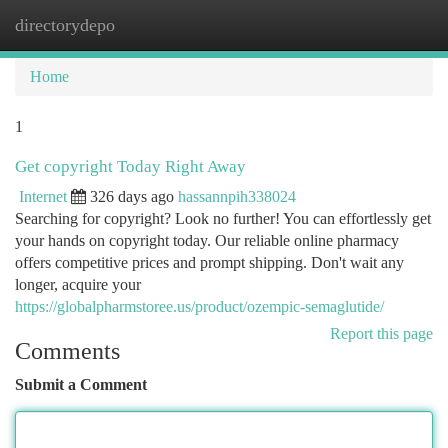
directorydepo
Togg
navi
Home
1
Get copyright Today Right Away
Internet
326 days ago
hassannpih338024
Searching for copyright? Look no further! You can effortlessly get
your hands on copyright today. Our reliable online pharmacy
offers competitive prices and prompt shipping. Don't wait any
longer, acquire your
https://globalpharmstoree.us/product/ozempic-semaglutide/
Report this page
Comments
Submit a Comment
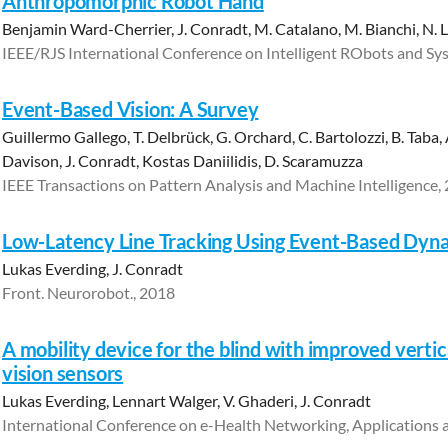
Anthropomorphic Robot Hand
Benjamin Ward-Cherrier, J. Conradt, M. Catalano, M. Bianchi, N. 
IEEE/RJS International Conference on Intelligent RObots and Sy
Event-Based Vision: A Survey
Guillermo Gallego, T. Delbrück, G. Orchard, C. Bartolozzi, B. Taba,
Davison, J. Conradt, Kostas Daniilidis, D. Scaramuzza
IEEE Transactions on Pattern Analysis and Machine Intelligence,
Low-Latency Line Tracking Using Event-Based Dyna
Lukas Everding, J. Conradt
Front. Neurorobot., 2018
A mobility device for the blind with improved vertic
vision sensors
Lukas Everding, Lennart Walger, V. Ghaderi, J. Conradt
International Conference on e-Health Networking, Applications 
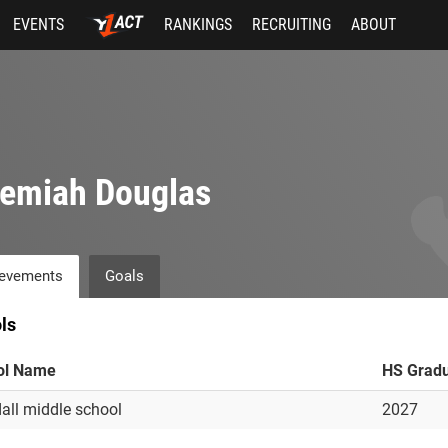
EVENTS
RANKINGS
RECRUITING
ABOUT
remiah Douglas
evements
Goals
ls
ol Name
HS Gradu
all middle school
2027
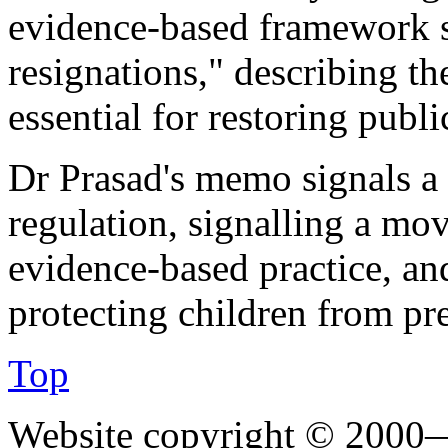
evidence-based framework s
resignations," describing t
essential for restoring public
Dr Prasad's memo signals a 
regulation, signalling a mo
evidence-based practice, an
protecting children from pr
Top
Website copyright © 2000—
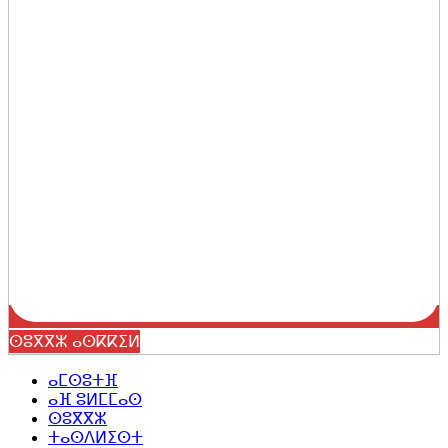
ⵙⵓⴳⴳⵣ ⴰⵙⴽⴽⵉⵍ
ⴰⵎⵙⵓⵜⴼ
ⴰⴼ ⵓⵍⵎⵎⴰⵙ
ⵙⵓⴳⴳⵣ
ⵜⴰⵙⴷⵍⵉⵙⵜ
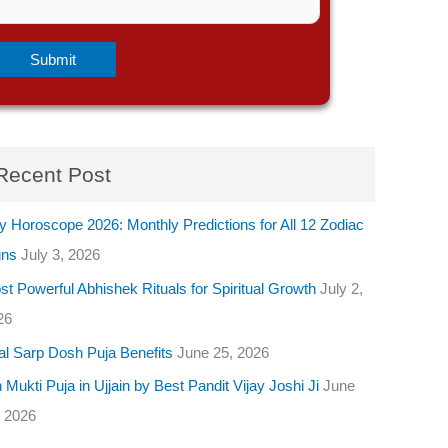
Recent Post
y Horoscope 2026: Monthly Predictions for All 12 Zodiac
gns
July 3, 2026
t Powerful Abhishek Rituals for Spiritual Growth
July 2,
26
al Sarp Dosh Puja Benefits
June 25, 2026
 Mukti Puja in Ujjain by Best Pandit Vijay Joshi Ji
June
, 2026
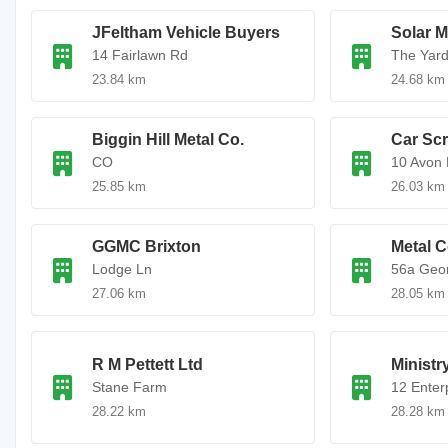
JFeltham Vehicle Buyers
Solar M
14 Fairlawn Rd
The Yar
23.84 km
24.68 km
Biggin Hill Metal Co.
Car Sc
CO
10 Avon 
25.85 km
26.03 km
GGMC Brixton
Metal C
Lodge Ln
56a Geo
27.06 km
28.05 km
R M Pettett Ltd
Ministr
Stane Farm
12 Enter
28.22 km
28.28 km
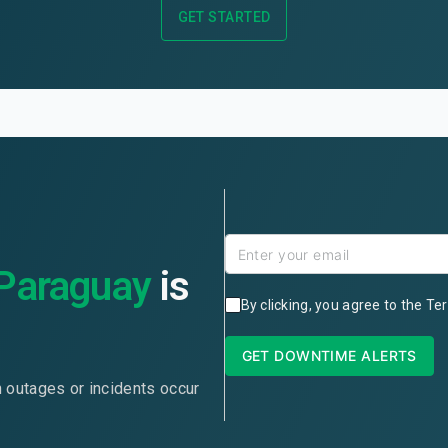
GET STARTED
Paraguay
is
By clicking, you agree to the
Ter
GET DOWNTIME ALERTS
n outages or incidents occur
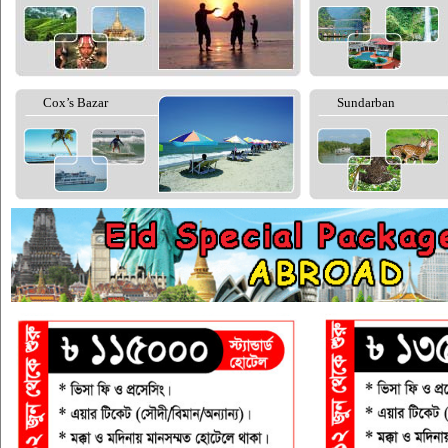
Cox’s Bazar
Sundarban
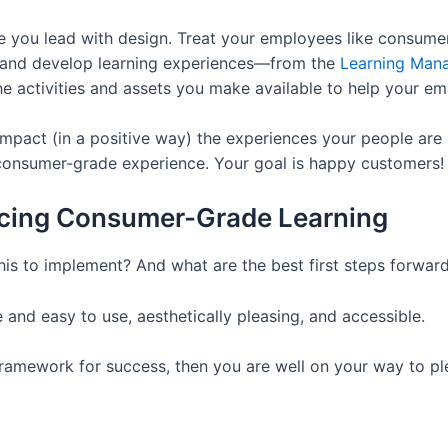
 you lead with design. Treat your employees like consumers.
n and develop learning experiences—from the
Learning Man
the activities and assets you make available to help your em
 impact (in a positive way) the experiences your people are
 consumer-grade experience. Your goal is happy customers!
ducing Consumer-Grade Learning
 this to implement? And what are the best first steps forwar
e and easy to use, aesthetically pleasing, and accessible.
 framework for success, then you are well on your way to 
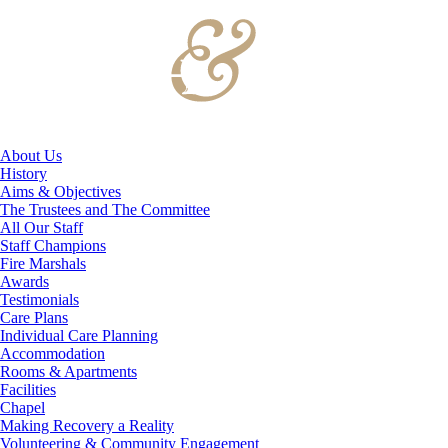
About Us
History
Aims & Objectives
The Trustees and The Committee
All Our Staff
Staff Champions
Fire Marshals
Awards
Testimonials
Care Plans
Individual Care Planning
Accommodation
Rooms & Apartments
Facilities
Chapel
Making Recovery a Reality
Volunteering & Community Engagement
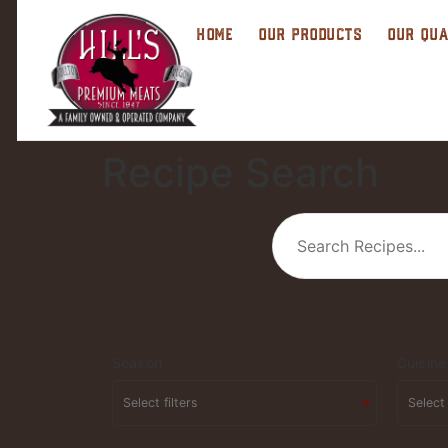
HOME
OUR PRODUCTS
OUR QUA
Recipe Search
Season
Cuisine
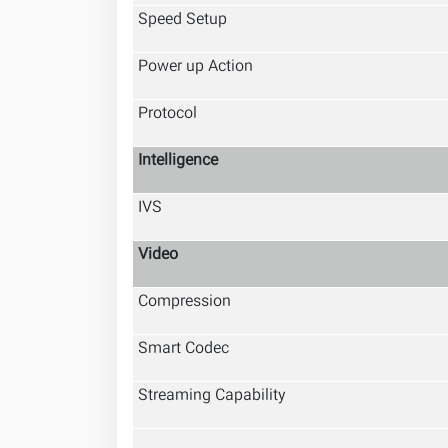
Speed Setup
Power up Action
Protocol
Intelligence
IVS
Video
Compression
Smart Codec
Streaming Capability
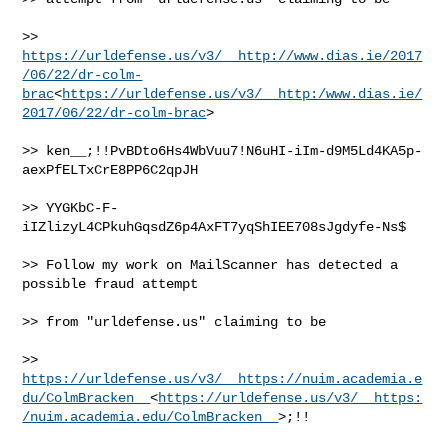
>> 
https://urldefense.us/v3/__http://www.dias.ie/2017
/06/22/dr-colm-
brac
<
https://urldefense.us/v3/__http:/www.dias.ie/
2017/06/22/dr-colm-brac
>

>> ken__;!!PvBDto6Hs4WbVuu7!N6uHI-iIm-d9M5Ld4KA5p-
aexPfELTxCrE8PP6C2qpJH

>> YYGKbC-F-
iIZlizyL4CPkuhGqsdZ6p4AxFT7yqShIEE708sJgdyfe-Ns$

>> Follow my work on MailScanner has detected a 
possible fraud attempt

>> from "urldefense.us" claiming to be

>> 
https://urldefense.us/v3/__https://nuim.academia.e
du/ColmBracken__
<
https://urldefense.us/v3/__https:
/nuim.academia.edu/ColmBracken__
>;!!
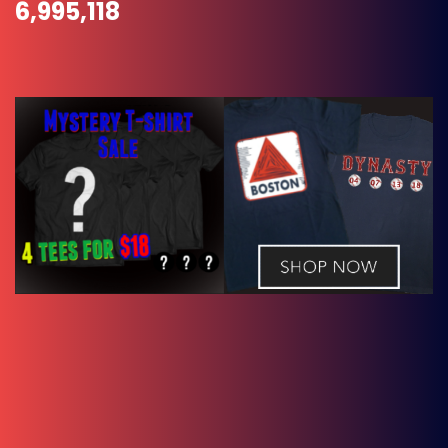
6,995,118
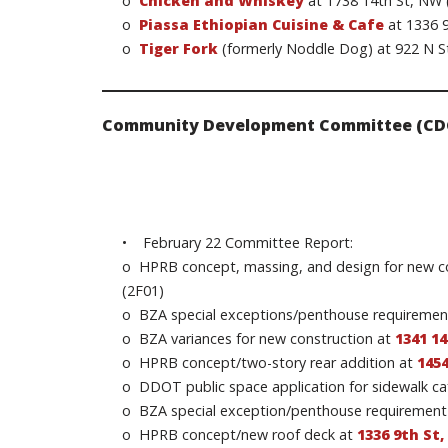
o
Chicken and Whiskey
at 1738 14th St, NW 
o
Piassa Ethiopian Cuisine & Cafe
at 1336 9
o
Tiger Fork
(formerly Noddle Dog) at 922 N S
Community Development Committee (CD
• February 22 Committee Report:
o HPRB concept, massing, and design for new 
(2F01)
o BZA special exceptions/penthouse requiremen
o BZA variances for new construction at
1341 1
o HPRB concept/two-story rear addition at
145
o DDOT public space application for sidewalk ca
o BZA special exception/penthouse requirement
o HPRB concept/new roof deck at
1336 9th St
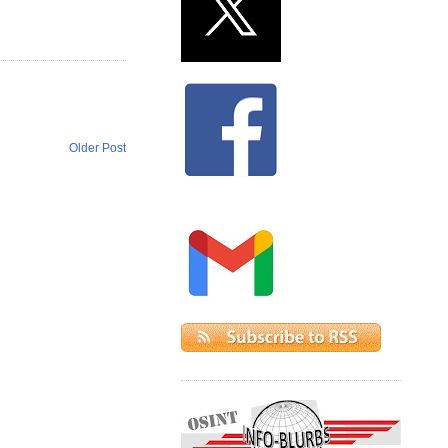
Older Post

◇ ◇ ◇

§ **DIRECTIONS**: Look above for lines with the word "Report" and copy them all.

§ **EXPECTED ANSWER**:
Report this page
• February 22 Committee Report:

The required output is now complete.